Walking the perimeter of my local woods it’s easy to miss the subtle downshift in the soundscape from the rushing vehicular hiss of the motorway to the hushed shadows that break to open pasture. It is on this open facing side of the woods that badgers have chosen to excavate their burrows amongst the coarse local stone that slowly emerges in the autumn once the summer greens begin their retreat. The path narrows for a short distance over uneven ground, forcing the rambler to concentrate momentarily on their feet, before the trail opens again onto level ground and a wonderful sweeping view of surrounding farmland and up monument hill in the nearby park.
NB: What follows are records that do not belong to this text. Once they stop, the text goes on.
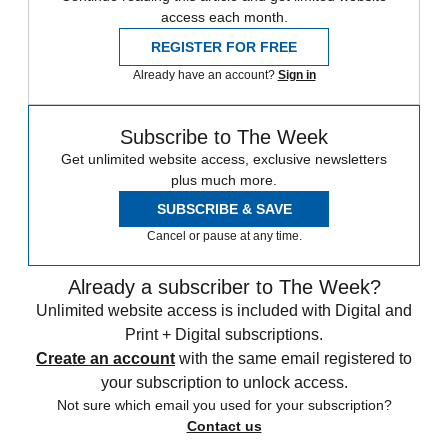
access each month.
REGISTER FOR FREE
Already have an account?
Sign in
Subscribe to The Week
Get unlimited website access, exclusive newsletters
plus much more.
SUBSCRIBE & SAVE
Cancel or pause at any time.
Already a subscriber to The Week?
Unlimited website access is included with Digital and
Print + Digital subscriptions.
Create an account
with the same email registered to
your subscription to unlock access.
Not sure which email you used for your subscription?
Contact us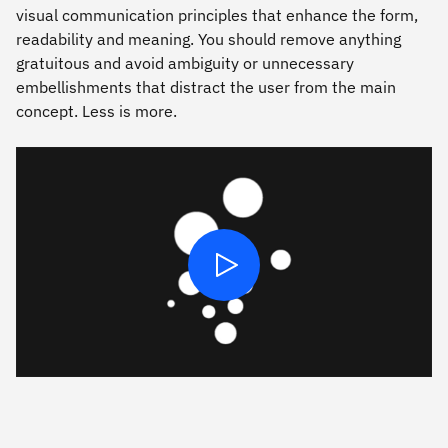
visual communication principles that enhance the form,
readability and meaning. You should remove anything
gratuitous and avoid ambiguity or unnecessary
embellishments that distract the user from the main
concept. Less is more.
Play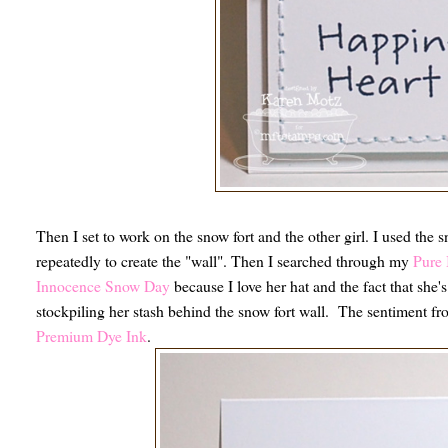
Then I set to work on the snow fort and the other girl. I used the 
repeatedly to create the "wall". Then I searched through my
Pure 
Innocence Snow Day
because I love her hat and the fact that she's 
stockpiling her stash behind the snow fort wall. The sentiment f
Premium Dye Ink
.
The badger setts mark this mid-way point of my circumnavigation of the woods and the natural splendour on display it’s hard to fault their aesthetic and architectural choices. For a time, I took to stopping here during the early summer to shoot long exposures of the rising wheat fields that roll like a choppy sea down to the dual carriageway. A long heatwave had burnished everything to a roughly textured gold, which I imagined would translate into an ocean of shades and subtle contrasts once expressed in black and white film. As I was scrambling about with my camera a woman passed by, followed closely behind by a playful Labrador. She was talking loudly on her mobile phone and seemed surprised to see me and I must admit her sudden, unexpected appearance did momentarily shatter the pastoral idyll.
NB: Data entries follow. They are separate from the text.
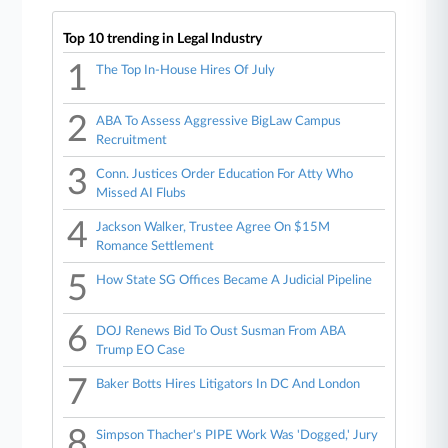
Top 10 trending in Legal Industry
1
The Top In-House Hires Of July
2
ABA To Assess Aggressive BigLaw Campus
Recruitment
3
Conn. Justices Order Education For Atty Who
Missed AI Flubs
4
Jackson Walker, Trustee Agree On $15M
Romance Settlement
5
How State SG Offices Became A Judicial Pipeline
6
DOJ Renews Bid To Oust Susman From ABA
Trump EO Case
7
Baker Botts Hires Litigators In DC And London
8
Simpson Thacher's PIPE Work Was 'Dogged,' Jury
Her phone was held below her chin in a horizontal fashion that I’ve seen employed by other people for reasons I struggle to understand. Have I been using my phone incorrectly all this time? Is it meant to be set to the speaker option so that everyone in the immediate vicinity can partake in your private conversation? Unless this is to overcome some obscure medical condition it all seems rather needless and ignorant if you ask me. The woods are not a quiet place, but they are a good place to be quiet. For this reason, I do somewhat resent the presence of other people intruding into my private contemplative bubble. A word I recently encountered refers to this as “aloneness”, of being alone with oneself without feeling lonely, happily introverted as it were, which makes a lot of sense to me. Even submarines occasionally need to surface to take on supplies and replenish the oxygen supply, and I like to think of the experience of aloneness operating in much the same way, topping off your stores of resilience before plunging back into the world. I also don’t think it’s a coincidence that a lot my pastimes require a certain amount of aloneness – painting, photography, woodworking, writing and so on. But there you go.
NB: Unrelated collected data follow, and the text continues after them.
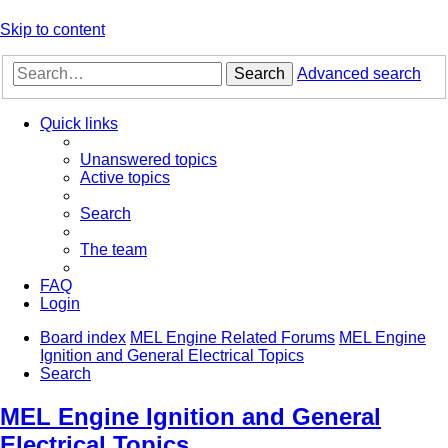
Skip to content
Search
Advanced search
Quick links
Unanswered topics
Active topics
Search
The team
FAQ
Login
Board index
MEL Engine Related Forums
MEL Engine
Ignition and General Electrical Topics
Search
MEL Engine Ignition and General
Electrical Topics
Having taken the long exposure photographs I took a closer look at the badger setts. For only the third time in my life I discovered a badged skull, presumably unearthed during a spring clean of the inner sleeping chambers and left to bleach on the spoil heap. The first and therefore most memorable one was found on a day hike with my parents organised by the Natural History Society sometime back in the early 90s. I remember my father showing me the intricate hinge connecting the lower jaw to skull – an actual hinge - explaining in reverential terms that it this mechanical quality that helps to give the badger its impressive bite. As a boy he had collected animal skulls that he found in hedgerows and even as a grown man would still stop to shake out the rotting contents of old bottles and glass jars discarded on country walks in the hope of finding the earthly remains of some forgotten rodent after its unfortunate owner had become trapped. We were forever finding rabbit skulls on these walks, with their distinctive buck teeth and massive eye sockets. “All the better to see you with!” he would joke as I carefully carried it home to display rather morbidly on my windowsill. I still have the badger skull, which now occupies on a shelf above my desk.


Encountering an uninhabited skull again on my turn around the local woods I decided to leave it alone, not wishing the disturb the sett nor deprive another wanderer of an interesting encounter with the dead, choosing instead to snap a photograph.